Brazilian long steel group Gerdau (NYSE: GGB) announced Tuesday plans to merge its North American assets with Canadian steel company Co-Steel (TSX: CEI).
The merger, valued at around Cdn$600mn (US$380mn) and resulting in a company with estimated revenues of US$1.7bn/y, will combine the firms' complementary operations and increase their product mix, the two said in a joint statement.
"The combined strengths and compatible cultures of these companies provide the nucleus for realization of a shared vision of a world-class steel enterprise that can compete in today's global market," said Terry Newman, president and CEO of Ontario-based Co-Steel.
The merger will be carried out as a "reverse takeover." First Co-Steel will issue 146 million common shares to acquire Gerdau's steel holdings in North America. These include Gerdau Courtice Steel, based in Cambridge, Ontario; Gerdau MRM Steel, based in Selkirk, Manitoba; and AmeriSteel, based in Tampa, Florida.
After completion of the transaction, Co-Steel will be renamed Gerdau AmeriSteel Corporation. Existing Co-Steel shareholders will own 26% of the outstanding shares of the new company and Gerdau will retain the other 74%. The common shares of Gerdau AmeriSteel, a total of 198 million, will trade on the Toronto bourse.

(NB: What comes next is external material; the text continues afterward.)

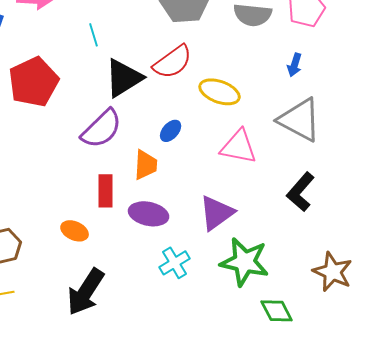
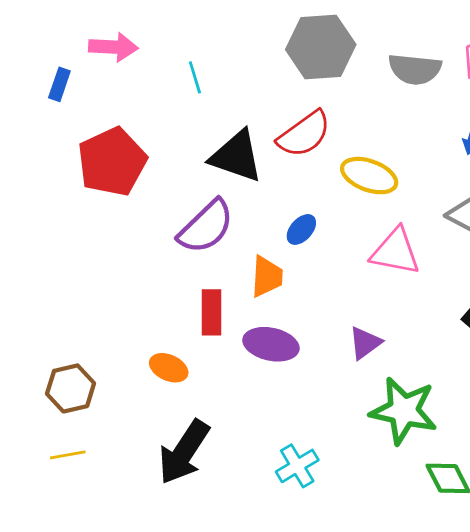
cyan line: (94, 35) -> (195, 77), moved
black triangle: (124, 78) -> (236, 156), turned 51
purple triangle: (217, 213) -> (365, 343), size x0.7
cyan cross: (175, 263) -> (297, 466), moved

"For Gerdau, this merger represents an important step in the unification of its holdings and a substantial increase in the company's commitment to the attractive North American market. The unification of two quality organizations with comparable traditions and corporate images is an exciting event and a positive step towards a brighter future," said Jorge Gerdau Johannpeter, the group's chairman.
"Through a combined network of 11 mills with annual manufacturing capacity
in excess of 6.8Mt of finished steel products, Gerdau AmeriSteel will be able to strategically service long product customers throughout eastern North America, resulting in improved operating efficiencies," read the joint statement.
Operating synergies will result in US$23mn in cost savings without any major investment, the Canadian company said.
Armando Franco, a steel analyst for Brazilian consulting firm Tendencias, said the merger was a positive move for Gerdau. "Along with rationalizing operations, the two companies are also complementary in the fact that they both produce steel using scrap material," he told BNamericas.
The merger is scheduled to be completed in the final quarter of this year after approvals from shareholders, creditors and regulatory officials.
Co-Steel manufactures and markets merchant bar, structural shapes, reinforcing bar, wire rod and flat rolled steel used principally in the construction, automotive, appliance, machinery and equipment industries.
Porto Alegre-based Gerdau is the largest long product steel maker in the Americas, with operations in Brazil, Canada, the United States, Argentina, Uruguay and Chile, and installed capacity of 11Mt.